Split my dataset from key column auto-recognition
Hello, Bonjour,
I have a dataset and I want to spilt it in 2 parts. Data from a key column (2000 rows)
In this key column is a full sentence (exemple : "hello how r u", "how r you", "hello fine")
And when a key word is detected ("exemple : hello") it'll split automatically in one new dataset and when it's not detected it'll split in the second new dataset.
Hope my english isn't too bad :d
Thanks for your help! Cheers
Best Answer
-
AlexGo Dataiker, Dataiku DSS Core Designer, Dataiku DSS ML Practitioner, Dataiku DSS Adv Designer, Registered Posts: 18 Dataiker
No problem! You just need to change it to 'At least one of the following' in the drop down at the top, and then add additional conditions.

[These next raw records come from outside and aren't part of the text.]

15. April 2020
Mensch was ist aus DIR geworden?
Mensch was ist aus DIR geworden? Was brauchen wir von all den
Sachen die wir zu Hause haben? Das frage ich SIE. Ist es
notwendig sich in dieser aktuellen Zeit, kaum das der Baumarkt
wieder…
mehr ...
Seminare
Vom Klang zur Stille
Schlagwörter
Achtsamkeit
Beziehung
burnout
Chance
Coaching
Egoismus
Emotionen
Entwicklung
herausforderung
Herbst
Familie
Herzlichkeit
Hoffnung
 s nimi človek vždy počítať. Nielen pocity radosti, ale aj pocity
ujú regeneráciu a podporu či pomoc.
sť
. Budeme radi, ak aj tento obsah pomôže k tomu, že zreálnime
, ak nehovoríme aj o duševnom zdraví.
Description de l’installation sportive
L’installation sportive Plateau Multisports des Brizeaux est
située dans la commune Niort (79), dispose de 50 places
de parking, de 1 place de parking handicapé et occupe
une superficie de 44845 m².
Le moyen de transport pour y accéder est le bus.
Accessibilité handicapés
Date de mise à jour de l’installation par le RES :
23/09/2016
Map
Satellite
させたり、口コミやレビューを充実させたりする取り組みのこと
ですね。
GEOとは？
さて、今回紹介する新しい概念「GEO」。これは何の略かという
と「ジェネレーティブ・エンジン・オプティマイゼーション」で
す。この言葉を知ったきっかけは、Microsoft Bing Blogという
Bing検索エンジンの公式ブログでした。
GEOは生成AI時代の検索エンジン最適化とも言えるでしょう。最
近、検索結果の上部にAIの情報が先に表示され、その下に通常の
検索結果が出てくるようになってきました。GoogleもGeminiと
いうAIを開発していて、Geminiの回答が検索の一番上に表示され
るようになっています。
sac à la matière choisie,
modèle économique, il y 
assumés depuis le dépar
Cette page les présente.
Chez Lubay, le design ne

You could also use a regular expression or a formula if you're comfortable with those
Answers
-
AlexGo Dataiker, Dataiku DSS Core Designer, Dataiku DSS ML Practitioner, Dataiku DSS Adv Designer, Registered Posts: 18 Dataiker
Hi,
You should be able to use the 'Split' visual recipe for this. You just need to select the 'Define filters' and then use the column 'contains' condition. You can split to several different datasets based on terms, or add several conditions to each dataset if you want.
Everything else will go by default to the second dataset.
-
Thanks @AlexGo
it work perfectly!I want to use different key words. I can use space between them or coma ? or something else ?
Thanks
-
Thanks guys for the solutions